+++ Extracted records

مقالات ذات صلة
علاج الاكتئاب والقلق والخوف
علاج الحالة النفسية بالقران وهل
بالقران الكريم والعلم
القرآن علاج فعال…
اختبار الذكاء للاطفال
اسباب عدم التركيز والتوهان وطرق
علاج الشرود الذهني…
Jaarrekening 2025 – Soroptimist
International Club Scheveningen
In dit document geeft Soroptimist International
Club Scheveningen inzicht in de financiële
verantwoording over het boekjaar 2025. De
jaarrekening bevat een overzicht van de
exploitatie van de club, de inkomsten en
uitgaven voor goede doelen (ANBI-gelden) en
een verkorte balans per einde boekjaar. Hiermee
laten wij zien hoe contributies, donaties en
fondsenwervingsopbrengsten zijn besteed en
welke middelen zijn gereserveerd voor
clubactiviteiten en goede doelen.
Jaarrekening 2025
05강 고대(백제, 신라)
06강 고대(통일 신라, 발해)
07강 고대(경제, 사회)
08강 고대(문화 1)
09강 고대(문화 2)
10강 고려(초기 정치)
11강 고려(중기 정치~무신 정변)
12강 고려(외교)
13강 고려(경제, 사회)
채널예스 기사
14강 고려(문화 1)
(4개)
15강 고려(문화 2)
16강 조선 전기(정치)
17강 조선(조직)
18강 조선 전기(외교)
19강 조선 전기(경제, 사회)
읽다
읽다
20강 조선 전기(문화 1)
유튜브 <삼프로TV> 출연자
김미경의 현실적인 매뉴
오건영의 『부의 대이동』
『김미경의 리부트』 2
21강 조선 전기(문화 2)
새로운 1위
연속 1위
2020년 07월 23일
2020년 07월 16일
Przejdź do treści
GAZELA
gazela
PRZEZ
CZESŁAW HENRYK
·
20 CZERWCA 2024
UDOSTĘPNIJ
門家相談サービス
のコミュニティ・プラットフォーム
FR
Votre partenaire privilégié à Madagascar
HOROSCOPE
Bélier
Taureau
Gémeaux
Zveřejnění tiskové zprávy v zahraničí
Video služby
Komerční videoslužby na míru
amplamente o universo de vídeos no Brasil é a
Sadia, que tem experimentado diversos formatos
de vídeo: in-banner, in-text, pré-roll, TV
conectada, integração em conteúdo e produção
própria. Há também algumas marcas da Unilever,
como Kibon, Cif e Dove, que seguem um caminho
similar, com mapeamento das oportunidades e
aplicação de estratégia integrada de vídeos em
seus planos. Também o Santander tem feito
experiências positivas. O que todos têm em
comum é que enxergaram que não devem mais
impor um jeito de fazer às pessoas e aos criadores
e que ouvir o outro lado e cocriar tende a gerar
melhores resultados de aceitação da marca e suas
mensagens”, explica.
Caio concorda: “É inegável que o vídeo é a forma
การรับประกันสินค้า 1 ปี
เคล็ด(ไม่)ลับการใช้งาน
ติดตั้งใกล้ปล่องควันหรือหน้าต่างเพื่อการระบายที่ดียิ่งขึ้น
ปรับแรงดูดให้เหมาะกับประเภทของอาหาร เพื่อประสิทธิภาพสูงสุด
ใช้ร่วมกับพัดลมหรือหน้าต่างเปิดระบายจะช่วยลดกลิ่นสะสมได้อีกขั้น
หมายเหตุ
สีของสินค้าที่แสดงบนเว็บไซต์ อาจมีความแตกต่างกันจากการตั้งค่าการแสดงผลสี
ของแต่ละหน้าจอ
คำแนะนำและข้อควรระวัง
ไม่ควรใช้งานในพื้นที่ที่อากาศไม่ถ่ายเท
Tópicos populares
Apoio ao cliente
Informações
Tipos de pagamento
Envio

++++++

An answer is complete only when it holds every line above containing the string "علاج".

علاج الاكتئاب والقلق والخوف
علاج الحالة النفسية بالقران وهل
القرآن علاج فعال…
علاج الشرود الذهني…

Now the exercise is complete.